Infrastructure

Find Out Who's Using It Before You Touch It

A database cluster everyone called a non-prod test rig turned out to have a live external client writing to it around the clock. The label was wrong, and only the connection data told the truth. Before maintenance on anything shared, verify who's actually connected — don't trust the name on the box.

December 16, 2025

Infrastructure
Databases
Operations
Investigation

A maintenance plan landed on my desk for a database cluster that everyone — the ticket, the docs, the team — described as a non-production rehearsal rig, safe to snapshot and disrupt. Something made me check who was actually connected to it before I touched it. The answer: a live external application, owned by a different team, writing to it heavily and continuously, with sessions that had been up for weeks. The “test cluster” was serving a real workload. The label was wrong, and the only thing that told the truth was the connection data. That gap — between what a system is called and what it’s doing — is why “find out who’s using it before you touch it” is a rule I now apply to anything shared.

The name on the box is a claim, not a fact

Systems get labeled once and then drift. A cluster stood up for testing quietly becomes a dependency. An environment named “dev” ends up with something real pointing at it. The label reflects intent at creation time, not current reality, and nobody updates it when a new consumer shows up — because the new consumer usually doesn’t tell anyone. So “it’s just the test rig” is a hypothesis about the present based on a decision in the past. Treat it as one.

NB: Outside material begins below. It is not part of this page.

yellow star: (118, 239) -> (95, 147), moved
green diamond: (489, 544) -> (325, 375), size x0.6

“Nobody uses that” is a hypothesis. The connection table is the experiment.

Ask the system, not the documentation

The thing about live consumers is that they leave evidence — you just have to look at the system instead of the wiki. Established connections, client/session stats, request counters, uptime: these are ground truth about who’s talking to a service right now. In my case, read-only inspection showed a specific external host holding persistent connection pools, a request count in the tens of thousands, and a write-heavy traffic pattern that had been running for weeks. None of that was in any document. All of it was one query away on the box itself.

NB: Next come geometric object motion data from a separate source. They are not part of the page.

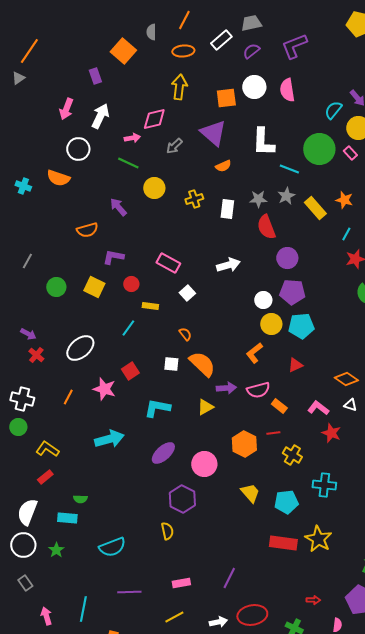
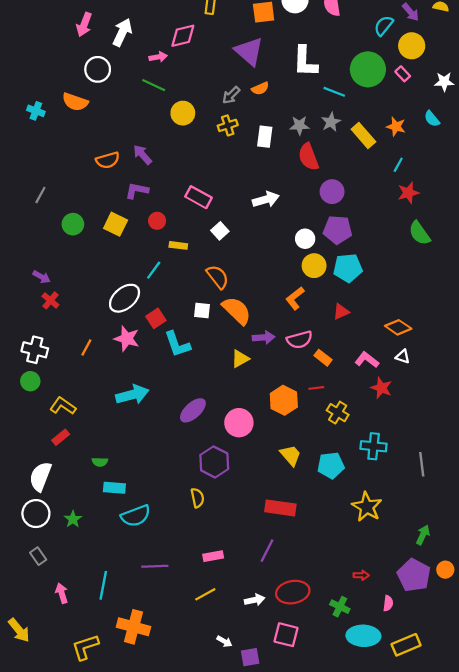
gray arrow: (174, 146) -> (231, 95), moved
purple arrow: (118, 207) -> (142, 155), moved
orange semicircle: (185, 334) -> (218, 277), size x1.6
white ellipse: (80, 348) -> (125, 298), moved
cyan L-shape: (157, 408) -> (177, 344), moved, turned -120
cyan rectangle: (67, 518) -> (114, 488), moved
red rectangle: (283, 543) -> (280, 508), moved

The general technique, for almost anything shared:

A database? Look at active sessions and client stats — who’s connected, from where, doing how much.
A service or port? Look at established connections and recent access logs.
A shared file or mount? Look at open handles and recent access times.
A scheduled job or queue? Look at who’s enqueuing and consuming.

You’re not asking permission or reading intent — you’re observing behavior. The system always knows who’s using it, even when no human does.

”How much” and “how long” matter as much as “who”

It wasn’t just that a client existed — it was that the client was doing real, sustained work. A single idle connection might be a forgotten health check you can ignore. Tens of thousands of writes over a multi-week uptime is a production dependency you absolutely cannot disrupt without coordination. So the investigation isn’t just “is anything connected?” but “what is it doing, how much, and for how long?” Volume and duration tell you whether you found a ghost or a heartbeat. A heavy, long-lived writer is the strongest possible signal that the “non-prod” label is fiction.

Trace the consumer back to an owner

Finding the connection is step one; finding the human responsible is step two, and it’s what makes the discovery actionable. An unfamiliar client address means cross-referencing — reverse DNS, internal inventories, code search for the address or the credential — until you can name the team that owns it. The goal is to turn “some host is writing to this” into “this platform, owned by that team, depends on this — loop them in before any maintenance.” A dependency you can’t attribute is a dependency you can’t safely coordinate around, so the detective work of mapping connection to owner is part of the job, not a nicety.

Verify, then re-scope the work

What did the discovery change? Everything. A maintenance that was framed as “disrupt a test rig freely” became “coordinate a window with a live consumer, or — better — stand up a genuinely isolated copy to rehearse on first.” The work didn’t get cancelled; it got re-scoped to reality, which is exactly what you want to happen before you act, not after an outage. This is the operational cousin of trusting the running system over the stale config and of building the rehearsal instead of extrapolating: the map is not the territory, and a five-minute look at who’s actually connected can save you from taking down something you didn’t know was load-bearing. Before you touch anything shared, ask it who’s using it. If you’ve ever discovered a “dead” system was very much alive, I’d like to hear the story.